# Yabbies



## mcloughlin2 (Sep 4, 2007)

Anyone have some of these? I'm talking about the cherux destructor not the feeder yabbies you buy from LFS etc. 

I have 3 that were hand picked from a bunch of 25 nicely coloured ones. One is your regular grey with blue, one is completely blue and the other is grey with a pink tinge. They have awesome character and love watching them hunt down the tiny feeder goldfish. (That are housed in the tank for display purposes only of course :lol

Post some pictures if you have any. I will take some as soon as the camera is charged. I'm also keen to buy some nicely coloured blue yabbies if you have any. PM me if you do.

Sam


----------



## bouncn (Sep 4, 2007)

I had a crab once. It was great, but he gradually ate all my fish. Amazing how they catch their food.


----------



## RevDaniel (Sep 4, 2007)

A couple of years back i went to this property when i was looking to buy a house. It said that their was a dam full of yabbies. WE got given the address and told to drive their alone, i went there but brought string along with meat. Brought home a heap of yabbies and sold them to the local pet shop. I somehow convinced them that they where Russian Yabbies


----------



## hornet (Sep 4, 2007)

a blue cherax destructor? All i have found have been the normal tan color.


----------



## hornet (Sep 4, 2007)

this is what i always find. http://www.ryanphotographic.com/images/JPEGS/Cherax destructor Yabby 2.jpg also found this. just amazing. http://www.canadiancrayfish.ca/images/cherax_destructor.jpg


----------



## bredli84 (Sep 4, 2007)

i used to have 2 bright blue ones as pets when i was a kid. sadly they died after a couple of weeks, im not sure if that was due to the way they were kept or if they were sick when i got them.
oneday i might get some more after doing some proper research.


----------



## bredli84 (Sep 4, 2007)

i was told that they are all bright blue if raised in clear, clean water. but that was by the same person who sold them to me and explained how to keep them, so maybe not the most reliable source.

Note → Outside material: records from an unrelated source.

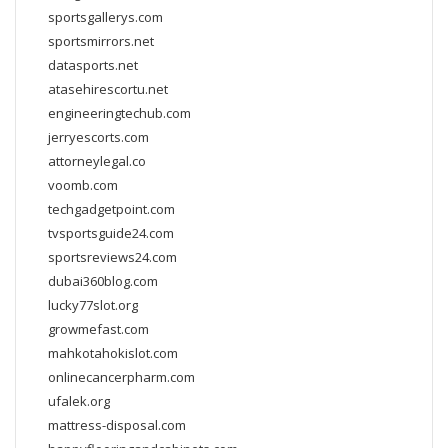
sportsgallerys.com
sportsmirrors.net
datasports.net
atasehirescortu.net
engineeringtechub.com
jerryescorts.com
attorneylegal.co
voomb.com
techgadgetpoint.com
tvsportsguide24.com
sportsreviews24.com
dubai360blog.com
lucky77slot.org
growmefast.com
mahkotahokislot.com
onlinecancerpharm.com
ufalek.org
mattress-disposal.com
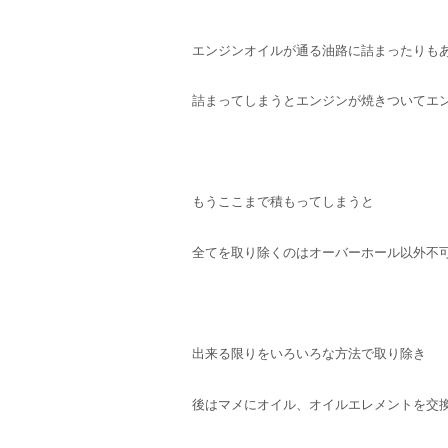
エンジンオイルが通る油路に詰まったりも
詰まってしまうとエンジンが焼きついてエ
もうここまで積もってしまうと
全てを取り除くのはオーバーホール以外不
出来る限りをいろいろな方法で取り除き
後はマメにオイル、オイルエレメントを交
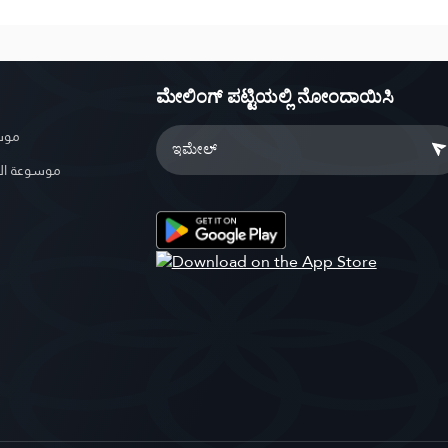
ಮೇಲಿಂಗ್ ಪಟ್ಟಿಯಲ್ಲಿ ನೋಂದಾಯಿಸಿ
موسو
موسوعة ال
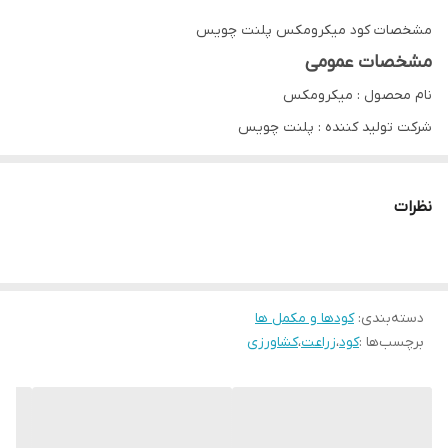
مشخصات کود میکرومکس پلنت چویس
مشخصات عمومی
نام محصول
: میکرومکس
شرکت تولید کننده
: پلنت چویس
کشور تولید کننده :
امریکا
حجم هر بسته :
۱ کیلو
نظرات
مناسب برای
: انواع گیاهان
نوع کود
: پودر
دسته‌بندی
:
کودها و مکمل ها
برچسب‌ها :
کود
،
زراعت
،
کشاورزی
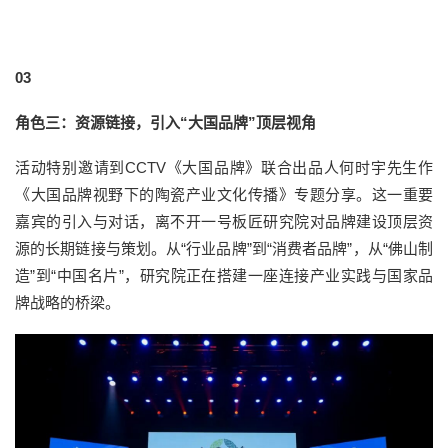
03
角色三：资源链接，引入“大国品牌”顶层视角
活动特别邀请到CCTV《大国品牌》联合出品人何时宇先生作
《大国品牌视野下的陶瓷产业文化传播》专题分享。这一重要
嘉宾的引入与对话，离不开一号板匠研究院对品牌建设顶层资
源的长期链接与策划。从“行业品牌”到“消费者品牌”，从“佛山制
造”到“中国名片”，研究院正在搭建一座连接产业实践与国家品
牌战略的桥梁。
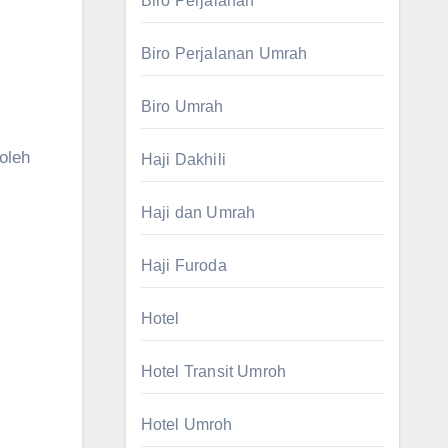
Biro Perjalanan
Biro Perjalanan Umrah
Biro Umrah
oleh
Haji Dakhili
Haji dan Umrah
Haji Furoda
Hotel
Hotel Transit Umroh
Hotel Umroh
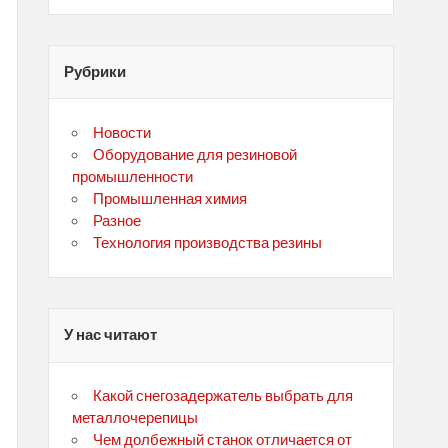
Рубрики
Новости
Оборудование для резиновой
промышленности
Промышленная химия
Разное
Технология производства резины
У нас читают
Какой снегозадержатель выбрать для
металлочерепицы
Чем долбежный станок отличается от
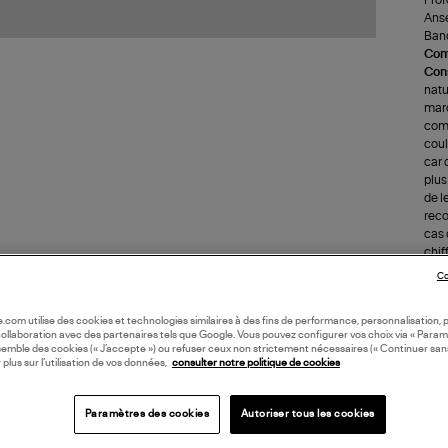
Anse
Band
Com
Cons
natu
marq
comm
coul
car 
plus
de l
reco
cas 
chif
(re
Co
LI
oile.com utilise des cookies et technologies similaires à des fins de performance, personnalisation, p
collaboration avec des partenaires tels que Google. Vous pouvez configurer vos choix via « Param
semble des cookies (« J’accepte ») ou refuser ceux non strictement nécessaires (« Continuer san
 plus sur l’utilisation de vos données,
consulter notre politique de cookies
DI
Paramètres des cookies
Autoriser tous les cookies
Coll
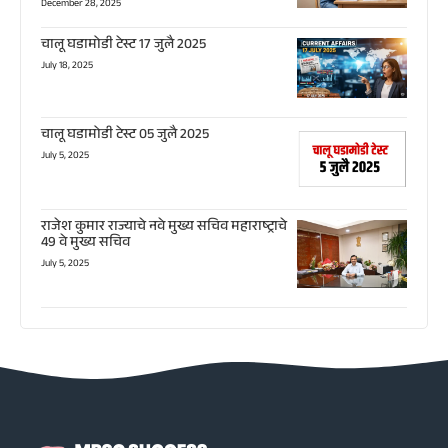
December 28, 2025
चालू घडामोडी टेस्ट 17 जुलै 2025
July 18, 2025
चालू घडामोडी टेस्ट 05 जुलै 2025
July 5, 2025
राजेश कुमार राज्याचे नवे मुख्य सचिव महाराष्ट्राचे
49 वे मुख्य सचिव
July 5, 2025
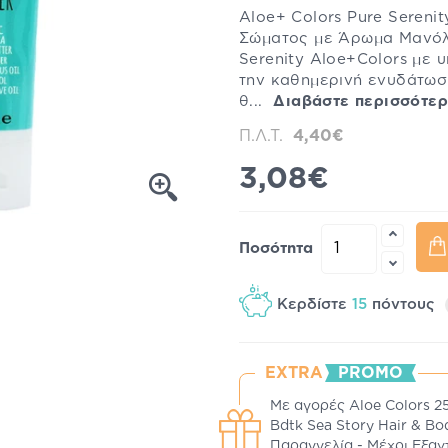
Aloe+ Colors Pure Sereni
Σώματος με Άρωμα Μανόλι
Serenity Aloe+Colors με 
την καθημερινή ενυδάτωση
θ...
Διαβάστε περισσότε
Π.Λ.Τ.
4,40€
3,08€
Ποσότητα
Κερδίστε
15
πόντους
EXTRA
PROMO
Με αγορές Aloe Colors 2
Bdtk Sea Story Hair & Bo
Παραγγελία - Μέχρι Εξα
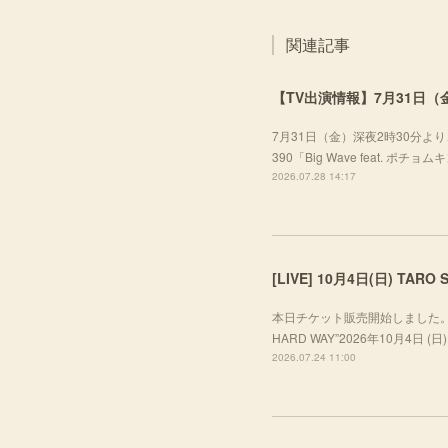
関連記事
【TV出演情報】7月31日（金
7月31日（金）深夜2時30分より、
390「Big Wave feat. ポ
2026.07.28 14:17
本日チケット販売開始しました。ぜひお越し
HARD WAY”2026年10月4日 (日) A
2026.07.24 11:00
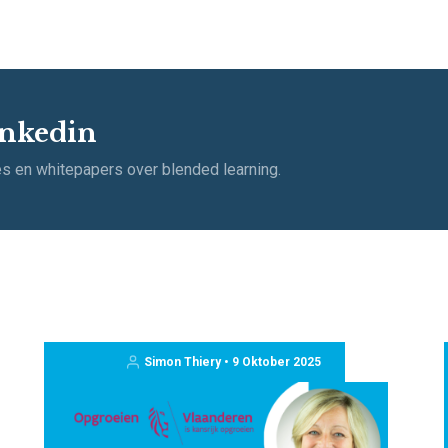
inkedin
s en whitepapers over blended learning.
Simon Thiery • 9 Oktober 2025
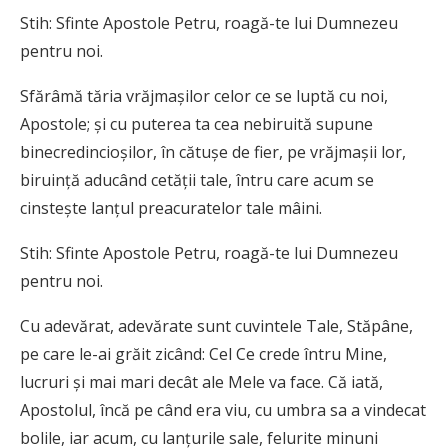
Stih: Sfinte Apostole Petru, roagă-te lui Dumnezeu
pentru noi.
Sfărâmă tăria vrăjmaşilor celor ce se luptă cu noi,
Apostole; şi cu puterea ta cea nebiruită supune
binecredincioşilor, în cătuşe de fier, pe vrăjmaşii lor,
biruinţă aducând cetăţii tale, întru care acum se
cinsteşte lanţul preacuratelor tale mâini.
Stih: Sfinte Apostole Petru, roagă-te lui Dumnezeu
pentru noi.
Cu adevărat, adevărate sunt cuvintele Tale, Stăpâne,
pe care le-ai grăit zicând: Cel Ce crede întru Mine,
lucruri şi mai mari decât ale Mele va face. Că iată,
Apostolul, încă pe când era viu, cu umbra sa a vindecat
bolile, iar acum, cu lanţurile sale, felurite minuni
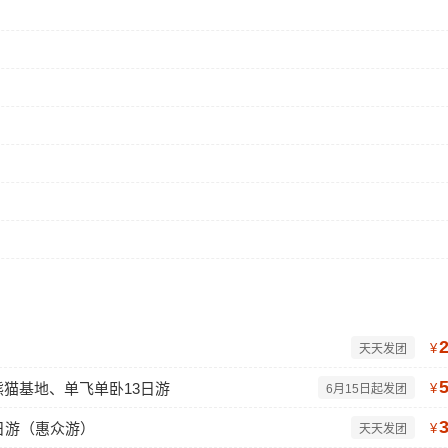
¥
天天发团
猫基地、单飞单卧13日游
¥
6月15日起发团
日游（惠众游）
¥
天天发团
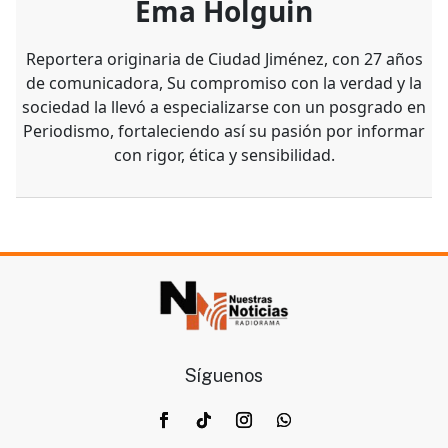
Ema Holguin
Reportera originaria de Ciudad Jiménez, con 27 años
de comunicadora, Su compromiso con la verdad y la
sociedad la llevó a especializarse con un posgrado en
Periodismo, fortaleciendo así su pasión por informar
con rigor, ética y sensibilidad.
Síguenos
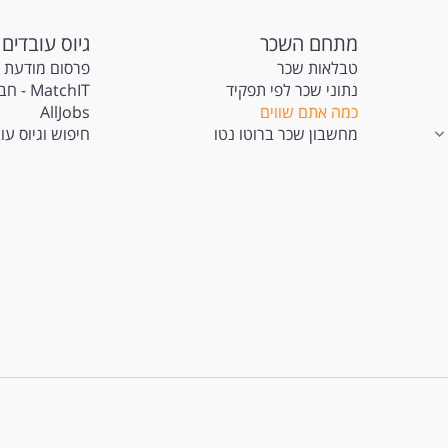
מתחם השכר
גיוס עובדים
טבלאות שכר
פרסום מודעת 
נתוני שכר לפי תפקיד
atchIT
כמה אתם שווים
AllJobs
מחשבון שכר ברוטו נטו
חיפוש וגיוס עו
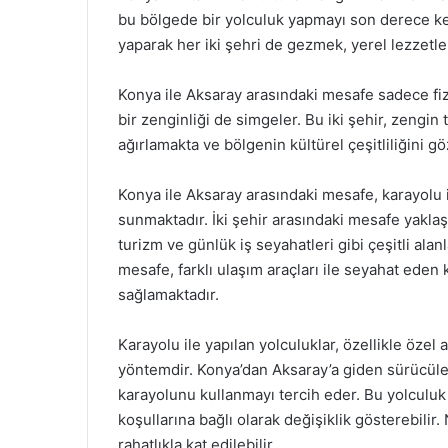
bu bölgede bir yolculuk yapmayı son derece keyif
yaparak her iki şehri de gezmek, yerel lezzetl
Konya ile Aksaray arasındaki mesafe sadece fizik
bir zenginliği de simgeler. Bu iki şehir, zengin ta
ağırlamakta ve bölgenin kültürel çeşitliliğini 
Konya ile Aksaray arasındaki mesafe, karayolu i
sunmaktadır. İki şehir arasındaki mesafe yaklaş
turizm ve günlük iş seyahatleri gibi çeşitli ala
mesafe, farklı ulaşım araçları ile seyahat eden 
sağlamaktadır.
Karayolu ile yapılan yolculuklar, özellikle özel 
yöntemdir. Konya’dan Aksaray’a giden sürücüler,
karayolunu kullanmayı tercih eder. Bu yolculuk
koşullarına bağlı olarak değişiklik gösterebilir
rahatlıkla kat edilebilir.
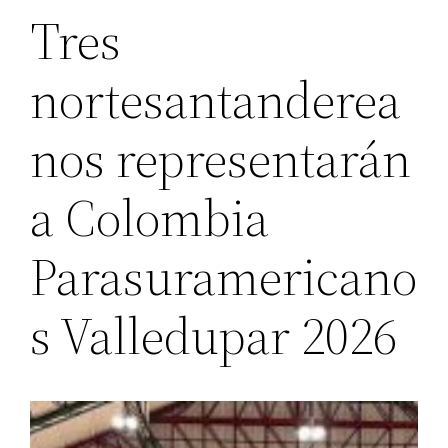
Tres
nortesantanderea
nos representarán
a Colombia
Parasuramericano
s Valledupar 2026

EDIT: here is a link to some info if anyone is interested.
http://images.google.com.au/imgres?...ies&start=40&ndsp=20&svnum=10&um=1&hl=en&sa=N


----------



## mines bigger (Sep 5, 2007)

i had one of them, unfortunatly he got eaten the other night juring his moult, they are really cool pets and i have never had the problem wih them eating my fish..


----------



## Wolfgang (Sep 5, 2007)

I've got a bunch of them in a spare tank at the moment, they are the offspring of feeders I'd bought for my cichlids and turtles. Parents were originally the muddy tan colour, but keeping them in clear clean and well aerated water they all turn bright blue. I've seen blue yabbies being sold for $30 each while the tan coloured ones got for about $1.00....dont get conned, get the muddy yabbies and watch them turn blue within a couple of moults.


----------



## herptrader (Sep 5, 2007)

I think yabbies (and other freshwater crays found in Australia) make great pets.

The colour will vary the moults and how they are kept. In an aquarium I think most yabbies will eventually turn a light blue.

When they molt do not remove the shed shell as they need to eat this to maintain a healthy shell.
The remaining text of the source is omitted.